Wednesday, September 17, 2003


So I’m listening to the game as I'm cleaning the bathroom, and I’m thinking more and more about Halladay’s success despite being so frugal with his pitches. And then it struck me: Halladay doesn’t fuck around. Forgive me for beating around the bush in my previous entry.

Don’t get me wrong. I think it was important to point out that Halladay is a remarkable efficient pitcher, especially for one who racks up so many innings. But all that proves is that he isn’t a significant injury risk according to PAP3, and consequently he has proven to be amenable to working consistently on so-called short rest.

But none of that means he’s going to be successful, let alone a leading Cy Young candidate.

Are his efficiency and effectiveness related?

I unknowingly suggested they were when I tossed out three impressive rate stats: Halladay’s strikeout to walk rate, pitches per inning, and pitches per plate appearance. Obviously, there’s a connection between the pitches thrown per inning and per plate appearance. But the more I think about it the more I think that strikeout to walk rate is key especially in relation to the other two.

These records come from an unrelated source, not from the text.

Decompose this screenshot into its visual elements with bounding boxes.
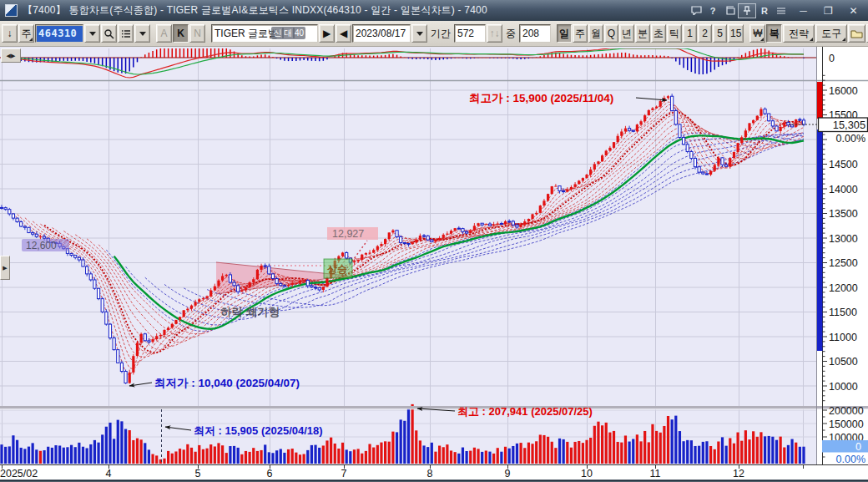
svg-text:15,305: 15,305 bbox=[833, 119, 865, 131]
period-label: 기간 bbox=[428, 27, 453, 41]
maximize-button[interactable]: ❐ bbox=[817, 3, 840, 18]
mode-a-button[interactable]: A bbox=[156, 24, 172, 43]
mode-n-button[interactable]: N bbox=[189, 24, 205, 43]
open-folder-icon[interactable] bbox=[848, 24, 865, 43]
won-button[interactable]: ₩ bbox=[749, 24, 765, 43]
left-expand-button[interactable]: ▶ bbox=[0, 256, 10, 280]
stock-badges: 신대40 bbox=[273, 27, 305, 39]
stock-type-button[interactable]: 주 bbox=[18, 24, 34, 43]
stock-list-dropdown[interactable] bbox=[134, 24, 150, 43]
title-bar: 【7400】 통합차트(주식종합) - TIGER 글로벌AI&로보틱스 IND… bbox=[0, 0, 868, 21]
timeframe-button-2[interactable]: 2 bbox=[698, 24, 712, 43]
svg-text:14000: 14000 bbox=[829, 184, 858, 195]
titlebar-buttons: ? R ─ ❐ ✕ bbox=[688, 0, 868, 21]
svg-text:10500: 10500 bbox=[829, 356, 858, 368]
tools-button[interactable]: 도구 bbox=[815, 24, 847, 43]
svg-text:11: 11 bbox=[650, 468, 661, 479]
svg-text:12,927: 12,927 bbox=[332, 228, 364, 240]
svg-text:13500: 13500 bbox=[829, 208, 858, 220]
svg-text:12500: 12500 bbox=[829, 257, 858, 269]
stock-badge: 40 bbox=[293, 27, 305, 39]
period-input[interactable]: 572 bbox=[454, 24, 486, 43]
timeframe-button-초[interactable]: 초 bbox=[651, 24, 666, 43]
minimize-button[interactable]: ─ bbox=[792, 3, 815, 18]
chart-area[interactable]: 1600015500145001400013500130001250012000… bbox=[0, 47, 868, 482]
stock-code-input[interactable]: 464310 bbox=[35, 24, 83, 43]
svg-text:0: 0 bbox=[829, 53, 835, 64]
svg-text:16000: 16000 bbox=[829, 85, 858, 97]
svg-text:0.00%: 0.00% bbox=[836, 133, 865, 145]
svg-text:2025/02: 2025/02 bbox=[0, 468, 38, 479]
feedback-icon[interactable] bbox=[688, 4, 704, 18]
svg-text:13000: 13000 bbox=[829, 233, 858, 245]
svg-text:9: 9 bbox=[505, 468, 511, 479]
svg-text:11000: 11000 bbox=[829, 332, 857, 343]
app-icon bbox=[5, 4, 18, 17]
count-input[interactable]: 208 bbox=[519, 24, 551, 43]
stock-name-text: TIGER 글로벌 bbox=[214, 27, 278, 41]
search-icon[interactable] bbox=[101, 24, 117, 43]
svg-text:150000: 150000 bbox=[829, 419, 864, 430]
strategy-button[interactable]: 전략 bbox=[783, 24, 815, 43]
svg-text:8: 8 bbox=[427, 468, 433, 479]
r-screen-icon[interactable]: R bbox=[756, 4, 773, 18]
spin-icon[interactable]: ↑↓ bbox=[487, 24, 502, 43]
timeframe-button-틱[interactable]: 틱 bbox=[667, 24, 682, 43]
timeframe-button-월[interactable]: 월 bbox=[588, 24, 603, 43]
clone-window-icon[interactable] bbox=[721, 4, 738, 18]
svg-text:최고가 : 15,900 (2025/11/04): 최고가 : 15,900 (2025/11/04) bbox=[469, 92, 613, 104]
svg-text:200000: 200000 bbox=[829, 405, 864, 417]
close-button[interactable]: ✕ bbox=[842, 3, 865, 18]
timeframe-button-5[interactable]: 5 bbox=[713, 24, 727, 43]
timeframe-button-15[interactable]: 15 bbox=[728, 24, 744, 43]
svg-text:12,600: 12,600 bbox=[26, 240, 57, 251]
mode-k-button[interactable]: K bbox=[173, 24, 189, 43]
svg-text:6: 6 bbox=[267, 468, 273, 479]
scroll-down-button[interactable]: ↓ bbox=[2, 24, 18, 43]
stock-list-icon[interactable] bbox=[118, 24, 134, 43]
svg-text:상승: 상승 bbox=[326, 263, 347, 275]
svg-text:11500: 11500 bbox=[829, 307, 857, 318]
timeframe-button-일[interactable]: 일 bbox=[557, 24, 572, 43]
svg-text:10000: 10000 bbox=[829, 381, 858, 393]
chart-svg: 1600015500145001400013500130001250012000… bbox=[0, 47, 868, 482]
pin-icon[interactable] bbox=[738, 3, 756, 18]
timeframe-button-1[interactable]: 1 bbox=[683, 24, 697, 43]
svg-text:12000: 12000 bbox=[829, 282, 858, 294]
date-dropdown[interactable] bbox=[411, 24, 427, 43]
timeframe-button-Q[interactable]: Q bbox=[604, 24, 618, 43]
svg-text:하락 쐐기형: 하락 쐐기형 bbox=[220, 306, 280, 318]
play-button[interactable]: ▶ bbox=[319, 24, 335, 43]
stock-name-field[interactable]: TIGER 글로벌 신대40 bbox=[211, 24, 318, 43]
step-back-button[interactable]: ◀ bbox=[336, 24, 351, 43]
help-icon[interactable]: ? bbox=[704, 4, 721, 18]
svg-text:14500: 14500 bbox=[829, 159, 858, 170]
svg-text:최고 : 207,941 (2025/07/25): 최고 : 207,941 (2025/07/25) bbox=[457, 405, 593, 418]
svg-text:0.00%: 0.00% bbox=[836, 454, 865, 465]
count-label: 중 bbox=[503, 27, 518, 41]
toolbar: ↓ 주 464310 A K N TIGER 글로벌 신대40 ▶ ◀ 2023… bbox=[0, 21, 868, 47]
timeframe-button-분[interactable]: 분 bbox=[635, 24, 650, 43]
timeframe-buttons: 일주월Q년분초틱12515 bbox=[557, 24, 744, 43]
svg-text:4: 4 bbox=[106, 468, 112, 479]
svg-text:10: 10 bbox=[581, 468, 593, 479]
pane-nav-button[interactable]: ◀▶ bbox=[1, 48, 21, 63]
svg-text:0: 0 bbox=[855, 441, 861, 453]
restore-button[interactable]: 복 bbox=[766, 24, 782, 43]
svg-text:최저 : 15,905 (2025/04/18): 최저 : 15,905 (2025/04/18) bbox=[194, 424, 323, 437]
svg-text:12: 12 bbox=[733, 468, 744, 479]
menu-list-icon[interactable] bbox=[773, 4, 790, 18]
svg-text:최저가 : 10,040 (2025/04/07): 최저가 : 10,040 (2025/04/07) bbox=[154, 377, 300, 389]
stock-code-dropdown[interactable] bbox=[84, 24, 100, 43]
svg-text:5: 5 bbox=[195, 468, 201, 479]
svg-text:7: 7 bbox=[341, 468, 347, 479]
date-select[interactable]: 2023/08/17 bbox=[352, 24, 411, 43]
timeframe-button-년[interactable]: 년 bbox=[619, 24, 634, 43]
timeframe-button-주[interactable]: 주 bbox=[573, 24, 588, 43]
window-title: 【7400】 통합차트(주식종합) - TIGER 글로벌AI&로보틱스 IND… bbox=[23, 3, 487, 18]
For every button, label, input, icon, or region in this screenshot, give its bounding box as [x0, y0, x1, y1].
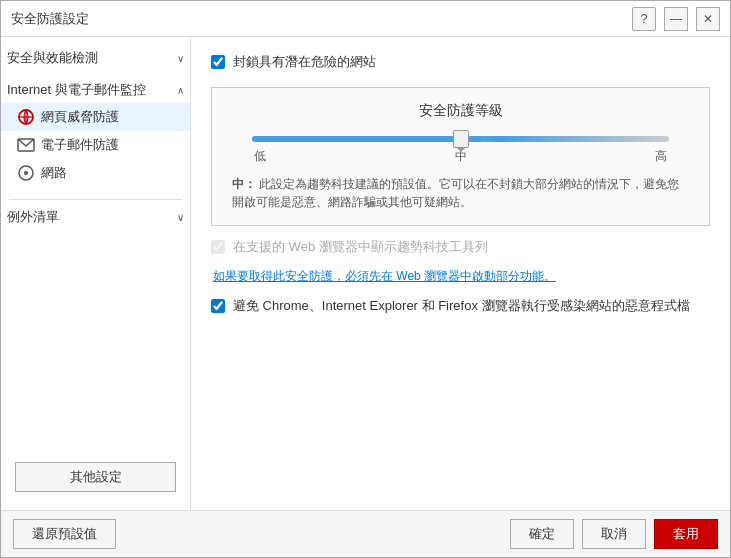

Consider his performance since 2001, when he emerged from minors reconstructed into the dominant pitcher he’s since become.

Let’s go to the chart, shall we?

year IP/GS #P/PA #P/IP #P/GS K/9 BB/9 H/9 HR/9 ERA
2001 6.6* 3.62 14.9 93.3 8.2 2.1 8.3 0.3 3.16
2002 7.0 3.52 14.6 102.9 6.3 2.3 8.4 0.4 2.93
2003 7.4 3.40 13.7 101.1 6.7 1.1 8.7 0.9 3.30
*in 2001, Halladay started 16 games and made 1 relief appearance. Not being able to find the splits, I didn't subtract those innings in relief from his overall total. Thus, his real total of IP/GS is likely a little lower than the number quoted.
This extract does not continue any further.